One of his books, Understanding the Understanding the Teacher Union Contract; A Citizen’s Handbook, offers an excellent clause-by-clause explanation of typical contract language and its implications for a final settlement. It’s not exactly a fast read — more of reference work, just as the subtitle indicates.

A more informative general book, The Teacher Unions; How They Sabotage Educational Reform and Why, is both readable and enlightening. It’s polemical but not a rant. Lieberman isn’t in the least outraged that unions should represent their members aggressively. His tone is matter-of-fact.

I first read The Teacher Unions during a contested negotiation. When I hit pages 52-53 (in a chapter called “Bargaining with the NEA/AFT”), I wondered if Lieberman had somehow spent several months in Carlisle taking notes. It was as if the PSEA negotiator were following a script Lieberman knew by heart — which she was and he did.
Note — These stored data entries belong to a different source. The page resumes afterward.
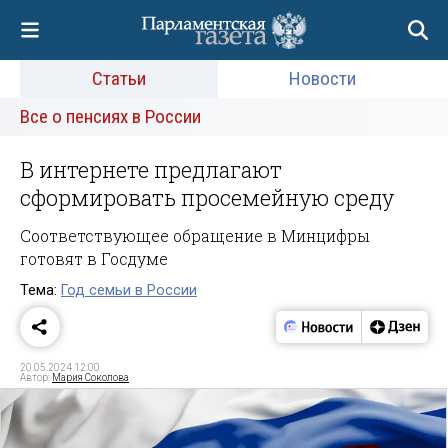
Статьи
Новости
Все о пенсиях в России
В интернете предлагают
сформировать просемейную среду
Соответствующее обращение в Минцифры
готовят в Госдуме
Тема:
Год семьи в России
20.05.2024 12:00
Автор:
Мария Соколова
Back to the question: are there real incentives for boards to be more transparent? Probably not, if a board puts a high value on avoiding controversy. What people don’t know has no way to become controversial. Yes, if a board has an educational and fiscal plan that the board realizes will need a unusual degree of public support — e.g., building a new high school, making the case for a tax increase above the Act I ceiling, or negotiating a more flexible contract than the teachers union wants. (There are things a union negotiator will fight for behind closed doors but won’t even try to defend in public — e.g., a health plan that mandates dealing with one named vendor. The public understands the value of competition in insurance.)